C’è da dire che, non appena esplosa la polemica, il commissario aveva rimosso i commenti dalla propria bacheca. Ma evidentemente ciò non è bastato, perché nel frattempo è emersa un’altra notizia: Calvo non avrebbe potuto far parte della commissione esaminatrice perché incompatibile ai sensi dell’articolo 6 del decreto del 21 maggio 2017, che istituiva il concorso, secondo cui non avrebbe potuto essere nominato commissario chi, negli ultimi dieci anni, fosse stato docente in una scuola di specializzazione per le professioni legali. In pratica, la situazione del professore di Torino, che aveva insegnato in una di queste scuole nel 2011.
Nato sotto la cattiva stella dello scandalo Bellomo (il giudice delle minigonne, per capirci), l’ultimo concorso in magistratura ha registrato un altro incidente di percorso, tra gli evviva di alcuni candidati e alcune richieste di annullamento, finora avanzate solo in rete.
A frittata fatta (male) è il caso di chiedersi: cosa ha fatto di tanto sbagliato Calvo? Di sicuro non doveva anticipare il proprio giudizio attraverso la rete: se è vero che alcuni candidati hanno commesso errori di sintassi e ortografia della gravità segnalata dal professore, sarebbe bastato bocciarli senza commentare troppo la presunta asineria.
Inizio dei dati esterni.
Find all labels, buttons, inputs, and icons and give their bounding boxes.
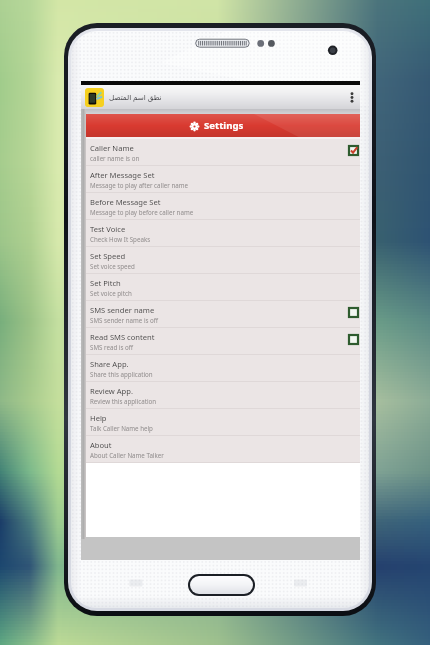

Già: in casi così gravi di persone prive di alcuni fondamentali non c’è da sottilizzare troppo sulla preparazione giuridica. Anzi, non c’è diritto che tenga. Di più: a giudicare dalla sciatteria del linguaggio in cui sono redatte varie sentenze e ordinanze viene da chiedersi come mai non ci si sia soffermati prima sulla valutazione dell’aspetto grammaticale. Meglio tardi che mai. A patto di non offendere nessuno, però.